## Aim of the task
Among the entries that follow, the required portion opens with the line containing "Inalámbricos Para Panel" and closes with the line containing "adhiera de forma". Give that portion again exactly, and nothing else.

Records contained in a dataset

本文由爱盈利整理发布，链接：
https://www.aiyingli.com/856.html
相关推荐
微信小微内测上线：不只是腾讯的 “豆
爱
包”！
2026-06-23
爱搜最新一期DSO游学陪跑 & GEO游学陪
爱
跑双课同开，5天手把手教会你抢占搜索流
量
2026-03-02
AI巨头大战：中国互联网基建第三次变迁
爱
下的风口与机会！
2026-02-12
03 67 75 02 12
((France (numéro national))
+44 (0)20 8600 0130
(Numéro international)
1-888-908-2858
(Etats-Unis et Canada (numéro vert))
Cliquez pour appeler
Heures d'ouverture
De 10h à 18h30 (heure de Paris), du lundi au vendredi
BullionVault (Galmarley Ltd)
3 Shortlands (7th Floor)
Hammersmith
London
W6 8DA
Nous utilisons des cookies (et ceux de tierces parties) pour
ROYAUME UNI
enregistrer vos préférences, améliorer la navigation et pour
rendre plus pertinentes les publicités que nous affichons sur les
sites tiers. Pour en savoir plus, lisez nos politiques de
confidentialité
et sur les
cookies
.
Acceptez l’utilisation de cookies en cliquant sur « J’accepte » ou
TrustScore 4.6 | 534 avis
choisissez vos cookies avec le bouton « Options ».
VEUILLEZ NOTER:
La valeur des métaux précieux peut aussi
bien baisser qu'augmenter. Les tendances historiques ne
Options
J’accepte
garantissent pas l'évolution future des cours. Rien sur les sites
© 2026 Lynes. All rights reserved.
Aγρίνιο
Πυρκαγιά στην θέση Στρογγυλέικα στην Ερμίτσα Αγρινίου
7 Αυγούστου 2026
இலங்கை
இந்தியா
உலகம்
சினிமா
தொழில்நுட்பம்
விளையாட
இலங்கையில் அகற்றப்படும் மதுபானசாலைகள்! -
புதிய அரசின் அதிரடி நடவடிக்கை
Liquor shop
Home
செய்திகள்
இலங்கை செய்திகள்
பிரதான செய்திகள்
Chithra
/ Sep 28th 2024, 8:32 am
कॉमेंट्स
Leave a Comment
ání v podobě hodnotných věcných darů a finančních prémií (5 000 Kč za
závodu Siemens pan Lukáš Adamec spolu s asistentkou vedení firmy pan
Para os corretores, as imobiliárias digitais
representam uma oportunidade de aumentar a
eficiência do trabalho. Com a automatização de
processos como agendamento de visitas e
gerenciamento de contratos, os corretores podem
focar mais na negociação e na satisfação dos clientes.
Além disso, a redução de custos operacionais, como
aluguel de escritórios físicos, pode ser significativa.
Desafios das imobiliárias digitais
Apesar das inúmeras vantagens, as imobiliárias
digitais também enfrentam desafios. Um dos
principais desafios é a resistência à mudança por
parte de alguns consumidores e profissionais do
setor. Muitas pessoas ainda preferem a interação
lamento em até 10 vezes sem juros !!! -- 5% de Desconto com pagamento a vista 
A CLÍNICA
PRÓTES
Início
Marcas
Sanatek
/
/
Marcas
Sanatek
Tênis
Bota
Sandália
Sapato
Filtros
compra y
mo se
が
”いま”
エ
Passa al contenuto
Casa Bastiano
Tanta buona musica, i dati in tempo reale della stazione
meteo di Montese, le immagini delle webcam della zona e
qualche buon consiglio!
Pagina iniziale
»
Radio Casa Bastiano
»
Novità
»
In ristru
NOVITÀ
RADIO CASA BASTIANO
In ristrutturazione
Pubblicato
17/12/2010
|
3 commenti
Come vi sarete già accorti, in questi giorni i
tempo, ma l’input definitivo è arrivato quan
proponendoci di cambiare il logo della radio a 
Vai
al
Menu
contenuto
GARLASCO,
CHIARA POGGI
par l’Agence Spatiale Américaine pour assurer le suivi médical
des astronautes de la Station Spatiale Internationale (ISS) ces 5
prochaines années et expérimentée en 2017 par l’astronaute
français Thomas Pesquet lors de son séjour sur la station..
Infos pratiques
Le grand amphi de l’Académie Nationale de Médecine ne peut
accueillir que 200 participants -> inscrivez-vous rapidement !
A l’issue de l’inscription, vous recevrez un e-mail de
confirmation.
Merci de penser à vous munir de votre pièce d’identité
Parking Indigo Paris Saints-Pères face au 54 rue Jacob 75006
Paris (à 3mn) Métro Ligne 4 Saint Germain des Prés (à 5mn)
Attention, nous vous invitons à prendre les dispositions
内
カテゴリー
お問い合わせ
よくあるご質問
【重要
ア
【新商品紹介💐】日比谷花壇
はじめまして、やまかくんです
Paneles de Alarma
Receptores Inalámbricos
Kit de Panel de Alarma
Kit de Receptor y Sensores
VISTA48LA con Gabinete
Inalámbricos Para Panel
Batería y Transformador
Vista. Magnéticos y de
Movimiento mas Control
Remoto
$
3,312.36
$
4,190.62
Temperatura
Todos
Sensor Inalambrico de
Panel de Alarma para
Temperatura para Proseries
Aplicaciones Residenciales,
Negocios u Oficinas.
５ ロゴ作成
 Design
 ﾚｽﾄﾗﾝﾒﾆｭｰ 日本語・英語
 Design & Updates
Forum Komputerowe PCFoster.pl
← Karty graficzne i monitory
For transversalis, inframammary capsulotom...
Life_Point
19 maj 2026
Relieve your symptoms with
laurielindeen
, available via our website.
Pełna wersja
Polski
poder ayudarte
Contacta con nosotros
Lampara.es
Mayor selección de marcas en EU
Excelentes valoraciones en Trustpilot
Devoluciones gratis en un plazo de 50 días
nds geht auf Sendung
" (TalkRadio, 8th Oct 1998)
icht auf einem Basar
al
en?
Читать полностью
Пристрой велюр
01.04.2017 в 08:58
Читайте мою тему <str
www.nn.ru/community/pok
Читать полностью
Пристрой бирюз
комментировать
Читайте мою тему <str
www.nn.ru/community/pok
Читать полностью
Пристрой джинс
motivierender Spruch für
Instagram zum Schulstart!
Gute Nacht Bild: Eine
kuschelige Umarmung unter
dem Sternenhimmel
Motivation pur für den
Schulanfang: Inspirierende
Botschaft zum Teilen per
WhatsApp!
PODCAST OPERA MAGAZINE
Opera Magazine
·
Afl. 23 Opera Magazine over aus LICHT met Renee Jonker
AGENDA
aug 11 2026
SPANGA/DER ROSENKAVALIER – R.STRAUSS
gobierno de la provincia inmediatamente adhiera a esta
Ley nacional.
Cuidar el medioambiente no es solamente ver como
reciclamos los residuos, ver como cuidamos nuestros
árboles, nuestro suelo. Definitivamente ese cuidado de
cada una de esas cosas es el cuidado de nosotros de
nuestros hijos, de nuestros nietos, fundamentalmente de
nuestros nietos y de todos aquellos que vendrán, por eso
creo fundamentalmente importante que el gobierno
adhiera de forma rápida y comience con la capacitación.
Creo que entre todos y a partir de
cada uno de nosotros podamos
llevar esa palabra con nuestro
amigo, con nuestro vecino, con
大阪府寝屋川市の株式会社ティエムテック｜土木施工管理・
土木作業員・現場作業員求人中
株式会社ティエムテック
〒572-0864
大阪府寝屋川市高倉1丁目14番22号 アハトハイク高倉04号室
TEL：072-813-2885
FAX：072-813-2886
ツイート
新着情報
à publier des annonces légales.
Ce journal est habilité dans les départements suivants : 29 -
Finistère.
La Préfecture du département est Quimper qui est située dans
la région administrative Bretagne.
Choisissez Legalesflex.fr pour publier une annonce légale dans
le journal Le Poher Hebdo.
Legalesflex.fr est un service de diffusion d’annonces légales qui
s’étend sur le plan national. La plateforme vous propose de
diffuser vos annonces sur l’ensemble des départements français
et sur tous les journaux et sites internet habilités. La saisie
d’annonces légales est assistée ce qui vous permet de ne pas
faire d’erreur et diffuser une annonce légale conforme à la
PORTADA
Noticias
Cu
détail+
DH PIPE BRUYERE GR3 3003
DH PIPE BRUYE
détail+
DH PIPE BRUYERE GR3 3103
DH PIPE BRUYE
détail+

## Response to this exercise
Inalámbricos Para Panel
Batería y Transformador
Vista. Magnéticos y de
Movimiento mas Control
Remoto
$
3,312.36
$
4,190.62
Temperatura
Todos
Sensor Inalambrico de
Panel de Alarma para
Temperatura para Proseries
Aplicaciones Residenciales,
Negocios u Oficinas.
５ ロゴ作成
 Design
 ﾚｽﾄﾗﾝﾒﾆｭｰ 日本語・英語
 Design & Updates
Forum Komputerowe PCFoster.pl
← Karty graficzne i monitory
For transversalis, inframammary capsulotom...
Life_Point
19 maj 2026
Relieve your symptoms with
laurielindeen
, available via our website.
Pełna wersja
Polski
poder ayudarte
Contacta con nosotros
Lampara.es
Mayor selección de marcas en EU
Excelentes valoraciones en Trustpilot
Devoluciones gratis en un plazo de 50 días
nds geht auf Sendung
" (TalkRadio, 8th Oct 1998)
icht auf einem Basar
al
en?
Читать полностью
Пристрой велюр
01.04.2017 в 08:58
Читайте мою тему <str
www.nn.ru/community/pok
Читать полностью
Пристрой бирюз
комментировать
Читайте мою тему <str
www.nn.ru/community/pok
Читать полностью
Пристрой джинс
motivierender Spruch für
Instagram zum Schulstart!
Gute Nacht Bild: Eine
kuschelige Umarmung unter
dem Sternenhimmel
Motivation pur für den
Schulanfang: Inspirierende
Botschaft zum Teilen per
WhatsApp!
PODCAST OPERA MAGAZINE
Opera Magazine
·
Afl. 23 Opera Magazine over aus LICHT met Renee Jonker
AGENDA
aug 11 2026
SPANGA/DER ROSENKAVALIER – R.STRAUSS
gobierno de la provincia inmediatamente adhiera a esta
Ley nacional.
Cuidar el medioambiente no es solamente ver como
reciclamos los residuos, ver como cuidamos nuestros
árboles, nuestro suelo. Definitivamente ese cuidado de
cada una de esas cosas es el cuidado de nosotros de
nuestros hijos, de nuestros nietos, fundamentalmente de
nuestros nietos y de todos aquellos que vendrán, por eso
creo fundamentalmente importante que el gobierno
adhiera de forma rápida y comience con la capacitación.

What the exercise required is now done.